The regional measure plunged 20 percent in the third quarter amid concerns the U.S. was edging closer to raising interest rates and a weakening Chinese economy would further curb growth. The Southeast Asia index’s price-to-book ratio fell to a multiple of 1.4 last month, the cheapest relative to the world gauge based on data going back to 2009.
The Stock Exchange of Thailand Index is trading at 15 times reported earnings, the cheapest in about 20 months, even after rallying 9 percent from an August low. Foreign funds have bought a net $202 million of Thai shares in October after a four-month, $2.9 billion selloff. Vietnam’s VN Index, Asia’s best-performing equity gauge this year with an 8.2 percent gain, is valued at 11.6 times profits, the lowest in Southeast Asia.
“Generally speaking, the numbers are more attractive than they were at the peak of course because the markets have come down,” said Mark Mobius, chairman of the emerging-markets group at Franklin Templeton Investments, who said he’ll add to his “big holding” of Vietnam Dairy Products JSC at the “right price”.
Vietnam Dairy, the country’s biggest stock by market capitalization, climbed to a record high on Thursday after the company said last week it would allow foreign investors to increase their stakes if the government approves the plan.
BlackRock favors regional energy shares, mainly refiners, and is buying financial companies selectively, Swan said.

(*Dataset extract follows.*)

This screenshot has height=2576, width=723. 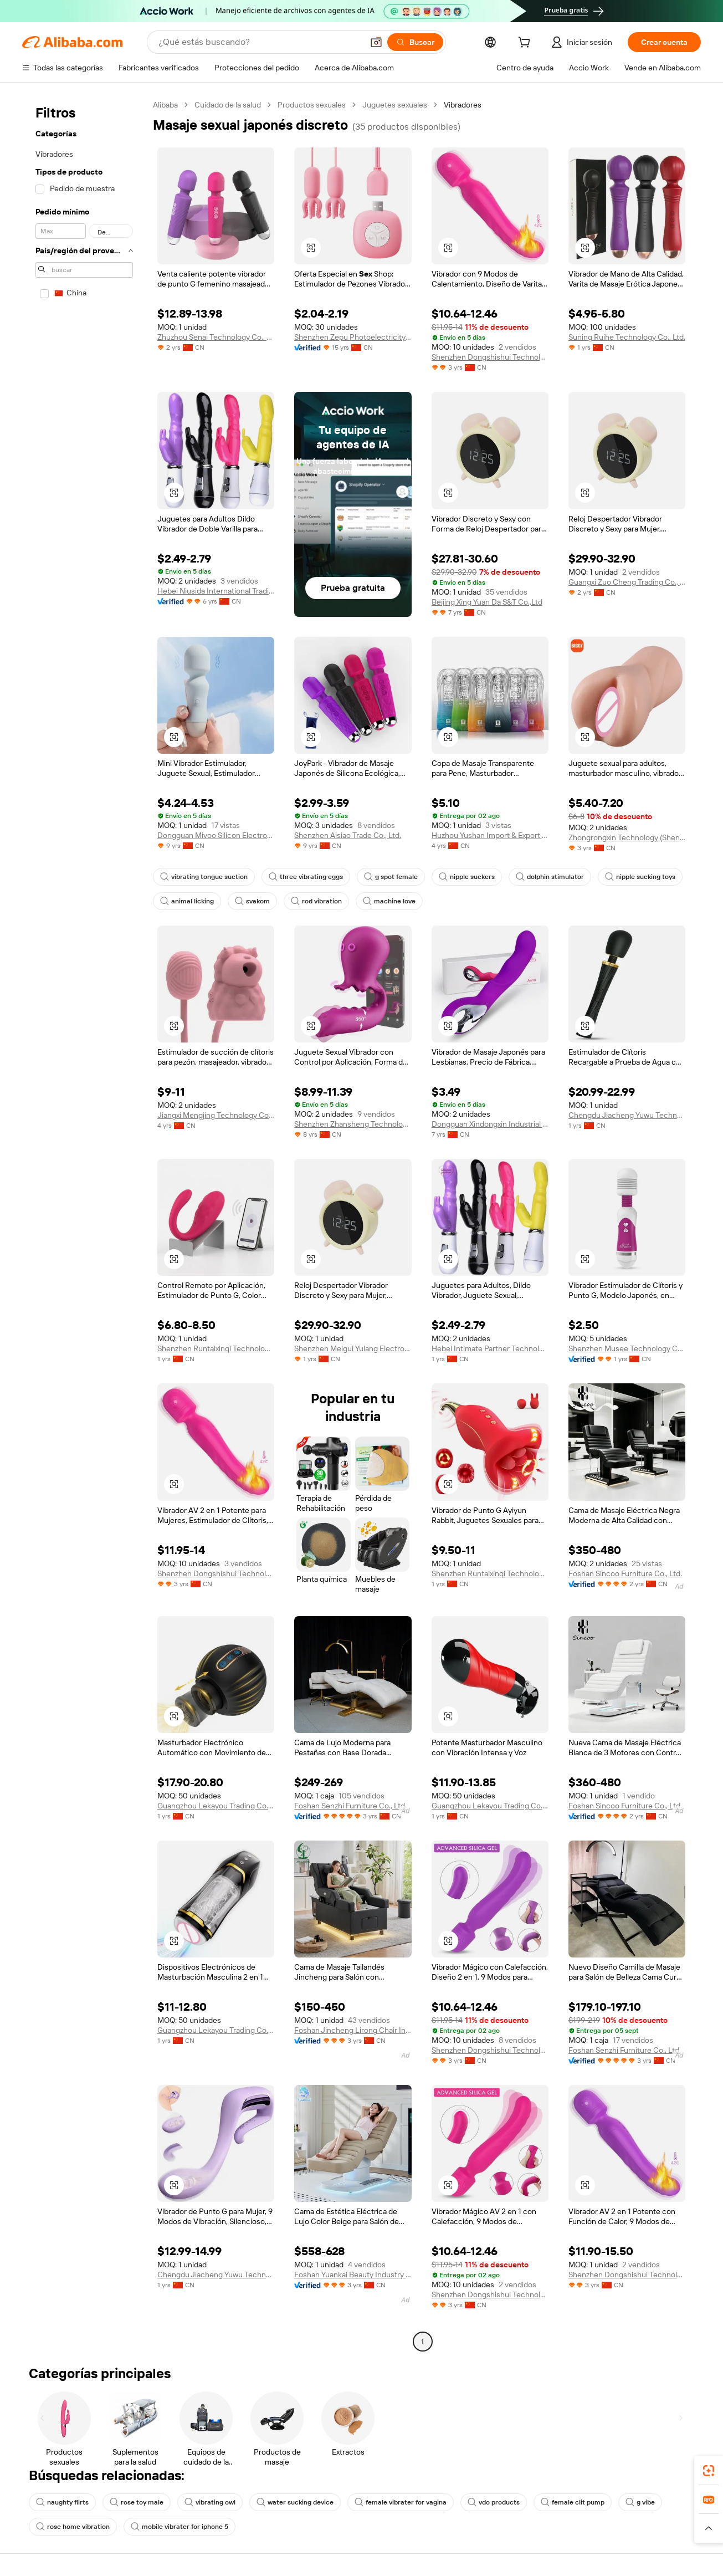 What do you see at coordinates (626, 581) in the screenshot?
I see `Guangxi Zuo Cheng Trading Co., Ltd.` at bounding box center [626, 581].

Thailand is Swan’s preferred regional market, especially tourism and energy companies, while signs of accelerating infrastructure spending, easing inflation and “reasonably healthy balance sheets” also make Indonesia attractive, he said.

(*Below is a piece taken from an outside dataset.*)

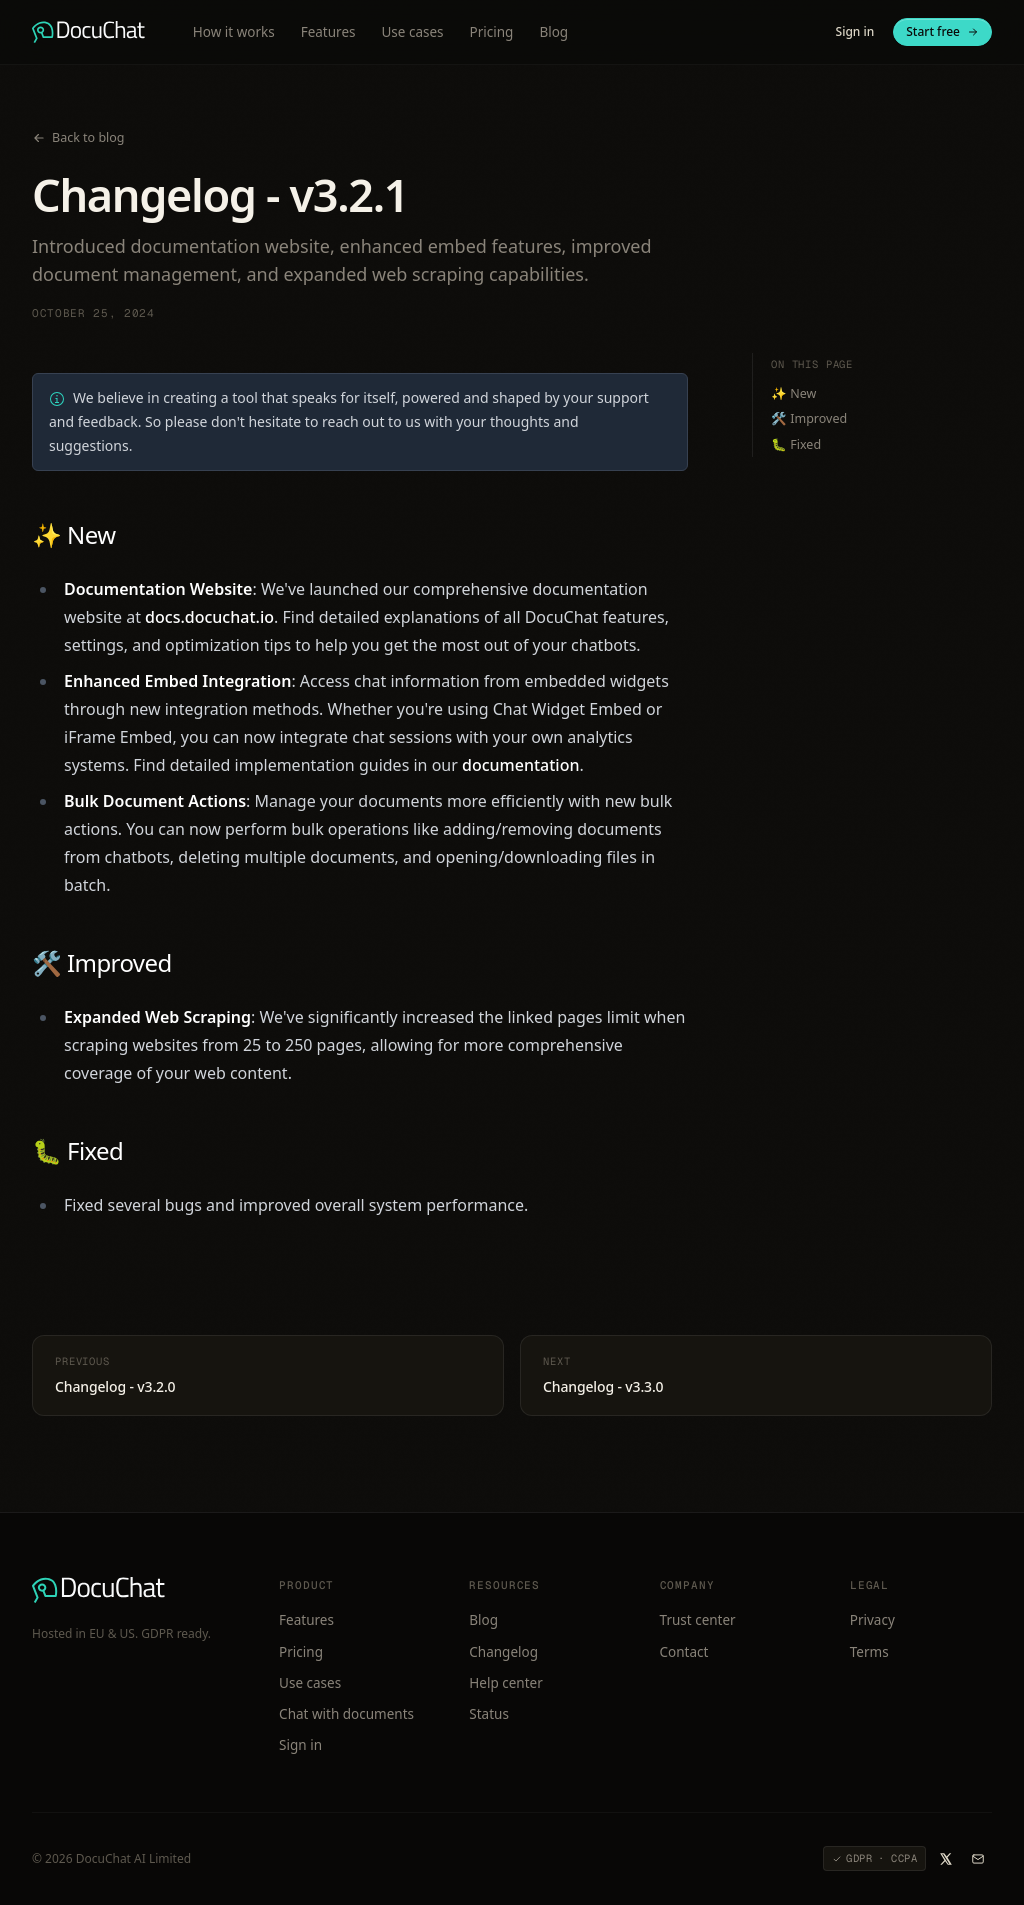 This screenshot has width=1024, height=1905. Describe the element at coordinates (489, 1714) in the screenshot. I see `Status` at that location.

Aberdeen has been adding to holdings of companies they “know well and where prices have been hit for little underlying fundamental reason,” said Hugh Young, Singapore-based managing director of the asset manager’s Asia business. He declined to name specific stocks.
The Association of Southeast Asian Nations, which include Indonesia and the Philippines, will be home to five of Asia Pacific’s 10 fastest-growing economies in 2016 and 2017, according to economist forecasts compiled by Bloomberg.

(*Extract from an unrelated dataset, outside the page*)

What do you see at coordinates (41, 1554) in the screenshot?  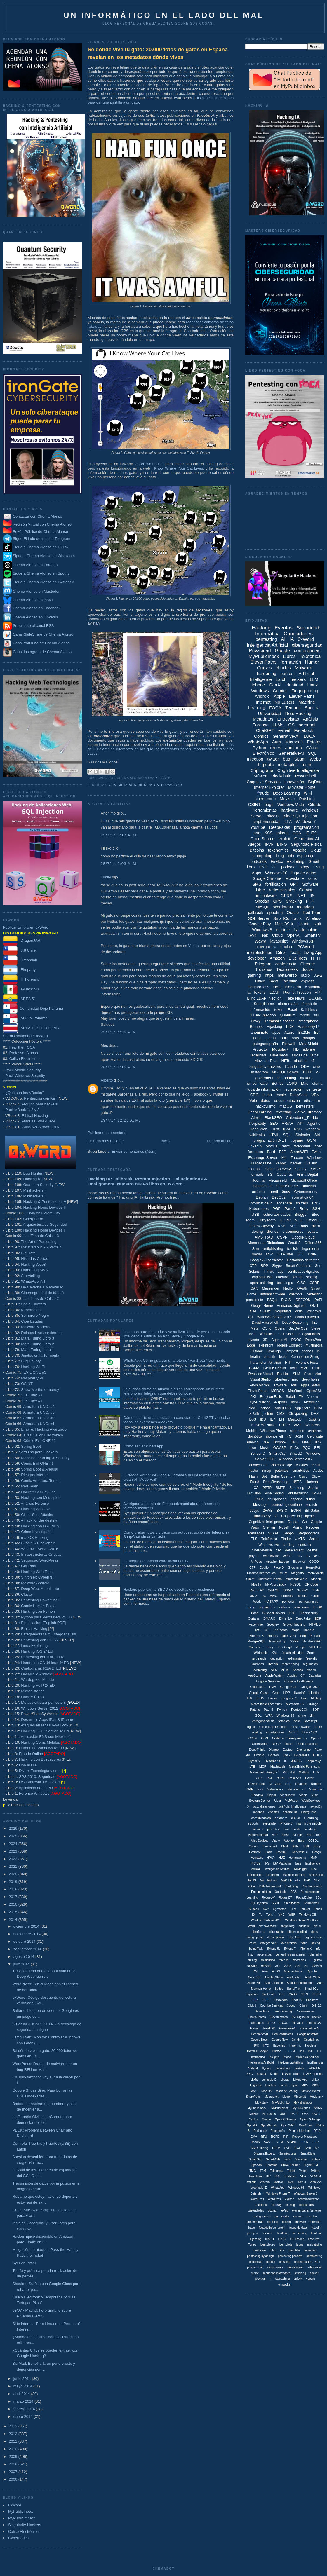 I see `Infraestructuras Críticas` at bounding box center [41, 1554].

The 10-nation grouping, which has a population of more than 622 million and a combined economic output of $2.57 trillion, recorded 4.4 percent growth in 2014, compared with the global average of 3.4 percent. Regional expansion is forecast by the Asian Development Bank to rebound to 4.6 percent this year and accelerate to 5.1 percent in 2016.
Still, most Southeast Asian economies have struggled this year. Indonesia is suffering from a slump in commodity prices that’s slashed agricultural and mining revenue, while Malaysia, Asia’s only major crude exporter, grapples with falling oil prices and a political scandal involving its prime minister. Singapore is battling slowing global trade and the Philippines faces faltering exports and weaker government spending.
All of the region’s major markets are expected to accelerate in 2016, with the exception of Malaysia.
“Our least-preferred market is Malaysia, as we think the financial system remains at risk given capital outflows and the deteriorating current-account position,” Swan said. “We are cognizant however that the selloff in the ringgit is quite extended and now appears cheap versus other currencies in the region.”
Patrick Chang, Singapore-based head of Asian equities at BNP Paribas SA, which has about $564 billion in global assets under management, favors Thailand and Vietnam. Stimulus spending by the military government in Thailand will help boost stocks, and the continued inflow of investment could turn Vietnam into a mini-China in the long term, he said.
While Southeast Asia’s long-term potential remains “great," Swan said, the sustainability of the rebound will depend on the timing and extent of U.S. interest-rate increases and the status of China’s economy.
“A delay in the rate hike by a few months would serve as an overhang on these markets, while a hike with dovish tone or no hike at all would be positive,” Swan said.